Directed by: Denzel Washington
Premise: The true story of Melvin B. Tolson (Denzel Washington) a professor at Wiley College in the 1930s who formed a debate team that used rhetoric and the spoken word to challenge Jim Crow laws and eventually participate in the first interracial debate tournament.
What Works: The Great Debaters is a terrific example of a film that simultaneously adheres to genre conventions to deliver crowd-pleasing entertainment while finding room within those conventions to create a thoughtful story. Despite following the formula of a sports film, including training montages, team building, and a David and Goliath finale, the film reaches outside of the confines of the school and the debate round. Like the best sports films such as Rocky, Friday Night Lights, and Raging Bull, The Great Debaters gives the act of competition meaning and significance outside of the debate round. In this case, the film places the debaters and their work in the historical context of the Jim Crow south and the story links the student’s attempts to expand their minds with the oppression exerted on them by a racist system. As a result, the film puts much more at stake than just a trophy. Human dignity, equality, and even the student’s lives are put at risk by their actions. Like the plot, the characters of The Great Debaters are given room within traditional roles to grow and expand beyond stereotypes. As the debate coach, Denzel Washington gives the kind of strong performance audiences have come to expect from him. At first it risks being just a phoned in repeat of his work in Remember the Titans, but the script and Washington’s performance allow the character greater flaws and much more complexity. The students, played by Jurnee Smollett, Denzel Whitaker, and Nate Parker, are also given a lot of room for growth. Denzel Whitaker in particular creates some terrific scenes as a much younger man who is placed in between two older students, comes to know and confront a racist world, and rotates between opposing paternal figures: his coach played by Washington and his father played by Forest Whitaker.
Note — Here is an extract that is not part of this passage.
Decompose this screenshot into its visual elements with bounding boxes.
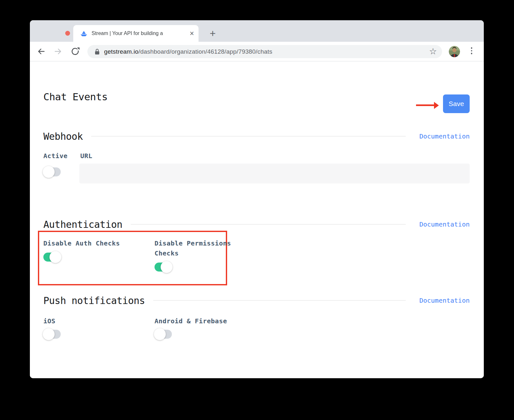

What Doesn’t: The story is rather formulaic, following the format of most sports films while sliding in a spoonful of Dead Poet’s Society. While the actors playing students all do a good job, Jurnee Smollett’s role seems disproportionately smaller than her male counterparts. Smollett does a nice job with the material, but compared to the material given to Parker and Whitaker, it’s a little disappointing to see such a simplified female role in an otherwise complex film.
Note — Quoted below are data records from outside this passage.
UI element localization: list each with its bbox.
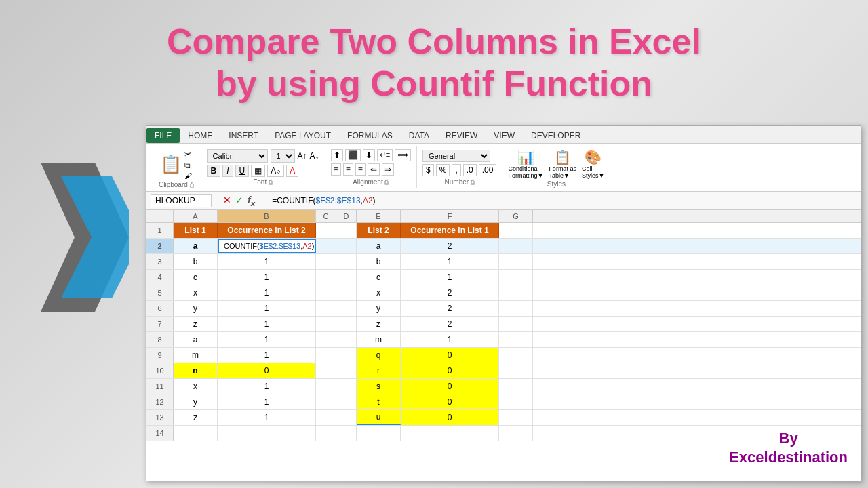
tab-home[interactable]: HOME	[180, 128, 220, 143]
cell-B3[interactable]: 1	[218, 254, 316, 269]
cell-G9[interactable]	[499, 348, 533, 363]
tab-data[interactable]: DATA	[401, 128, 437, 143]
cell-A8[interactable]: a	[174, 332, 218, 347]
cell-A2[interactable]: a	[174, 239, 218, 253]
increase-indent-icon[interactable]: ⇒	[382, 163, 394, 176]
col-header-E[interactable]: E	[357, 210, 401, 222]
font-size-select[interactable]: 14	[271, 149, 295, 163]
underline-button[interactable]: U	[235, 165, 250, 177]
cell-E14[interactable]	[357, 426, 401, 441]
cell-D7[interactable]	[336, 317, 357, 331]
cell-A4[interactable]: c	[174, 270, 218, 285]
cell-C11[interactable]	[316, 379, 336, 394]
cell-G8[interactable]	[499, 332, 533, 347]
cell-D1[interactable]	[336, 223, 357, 238]
format-painter-icon[interactable]: 🖌	[184, 171, 192, 180]
cell-E8[interactable]: m	[357, 332, 401, 347]
cell-B14[interactable]	[218, 426, 316, 441]
col-header-C[interactable]: C	[316, 210, 336, 222]
number-format-select[interactable]: General	[422, 150, 490, 162]
cell-D10[interactable]	[336, 363, 357, 378]
cell-A5[interactable]: x	[174, 285, 218, 300]
decrease-decimal-icon[interactable]: .0	[463, 164, 477, 176]
cell-A6[interactable]: y	[174, 301, 218, 316]
conditional-formatting-icon[interactable]: 📊	[517, 149, 534, 165]
cut-icon[interactable]: ✂	[184, 149, 192, 159]
cell-G13[interactable]	[499, 410, 533, 425]
font-size-decrease-icon[interactable]: A↓	[310, 151, 319, 161]
cell-G7[interactable]	[499, 317, 533, 331]
align-top-icon[interactable]: ⬆	[331, 149, 343, 161]
cell-B8[interactable]: 1	[218, 332, 316, 347]
cell-D9[interactable]	[336, 348, 357, 363]
cell-F2[interactable]: 2	[401, 239, 499, 253]
tab-insert[interactable]: INSERT	[220, 128, 267, 143]
tab-file[interactable]: FILE	[146, 128, 180, 143]
cell-E5[interactable]: x	[357, 285, 401, 300]
cell-F12[interactable]: 0	[401, 394, 499, 409]
cell-G4[interactable]	[499, 270, 533, 285]
cell-E11[interactable]: s	[357, 379, 401, 394]
cell-F13[interactable]: 0	[401, 410, 499, 425]
cell-D8[interactable]	[336, 332, 357, 347]
cell-C10[interactable]	[316, 363, 336, 378]
bold-button[interactable]: B	[207, 165, 221, 177]
cell-B6[interactable]: 1	[218, 301, 316, 316]
cell-E3[interactable]: b	[357, 254, 401, 269]
cell-D3[interactable]	[336, 254, 357, 269]
cell-F14[interactable]	[401, 426, 499, 441]
align-middle-icon[interactable]: ⬛	[345, 149, 361, 161]
cell-B12[interactable]: 1	[218, 394, 316, 409]
cell-B11[interactable]: 1	[218, 379, 316, 394]
cell-A13[interactable]: z	[174, 410, 218, 425]
cell-B13[interactable]: 1	[218, 410, 316, 425]
cell-E4[interactable]: c	[357, 270, 401, 285]
cell-E2[interactable]: a	[357, 239, 401, 253]
comma-icon[interactable]: ,	[452, 164, 460, 176]
align-right-icon[interactable]: ≡	[355, 163, 366, 176]
cell-G6[interactable]	[499, 301, 533, 316]
cell-D13[interactable]	[336, 410, 357, 425]
tab-page-layout[interactable]: PAGE LAYOUT	[267, 128, 339, 143]
col-header-B[interactable]: B	[218, 210, 316, 222]
cell-C7[interactable]	[316, 317, 336, 331]
tab-formulas[interactable]: FORMULAS	[339, 128, 401, 143]
cell-D14[interactable]	[336, 426, 357, 441]
cell-F6[interactable]: 2	[401, 301, 499, 316]
cell-A10[interactable]: n	[174, 363, 218, 378]
cell-D6[interactable]	[336, 301, 357, 316]
cell-A12[interactable]: y	[174, 394, 218, 409]
cell-C13[interactable]	[316, 410, 336, 425]
align-bottom-icon[interactable]: ⬇	[363, 149, 375, 161]
cell-B1[interactable]: Occurrence in List 2	[218, 223, 316, 238]
cell-C14[interactable]	[316, 426, 336, 441]
name-box[interactable]	[151, 194, 212, 207]
cell-G14[interactable]	[499, 426, 533, 441]
copy-icon[interactable]: ⧉	[184, 161, 192, 170]
cell-C6[interactable]	[316, 301, 336, 316]
cell-B9[interactable]: 1	[218, 348, 316, 363]
cell-C3[interactable]	[316, 254, 336, 269]
cell-E9[interactable]: q	[357, 348, 401, 363]
font-color-icon[interactable]: A	[286, 165, 298, 177]
currency-icon[interactable]: $	[422, 164, 434, 176]
cell-G1[interactable]	[499, 223, 533, 238]
font-name-select[interactable]: Calibri	[207, 149, 268, 163]
cell-F1[interactable]: Occurrence in List 1	[401, 223, 499, 238]
paste-icon[interactable]: 📋	[160, 154, 182, 175]
cell-C4[interactable]	[316, 270, 336, 285]
cell-G11[interactable]	[499, 379, 533, 394]
tab-review[interactable]: REVIEW	[437, 128, 486, 143]
cell-C5[interactable]	[316, 285, 336, 300]
col-header-D[interactable]: D	[336, 210, 357, 222]
cell-G2[interactable]	[499, 239, 533, 253]
cell-A1[interactable]: List 1	[174, 223, 218, 238]
cell-F3[interactable]: 1	[401, 254, 499, 269]
cell-D4[interactable]	[336, 270, 357, 285]
cell-E6[interactable]: y	[357, 301, 401, 316]
cancel-formula-icon[interactable]: ✕	[223, 195, 231, 207]
cell-F5[interactable]: 2	[401, 285, 499, 300]
col-header-A[interactable]: A	[174, 210, 218, 222]
format-as-table-icon[interactable]: 📋	[554, 149, 571, 165]
cell-B7[interactable]: 1	[218, 317, 316, 331]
DVD extras: The two disc collectors edition includes a commentary track, a documentary, deleted scenes, and music videos.
Bottom Line: The Great Debaters is a great tribute to the power of reason and oratorical skill. Despite a few shortcomings and a reliance on formula, the film does that formula very well and is able to inject gravity and substance into it, making the film a much better picture than the typical sports story.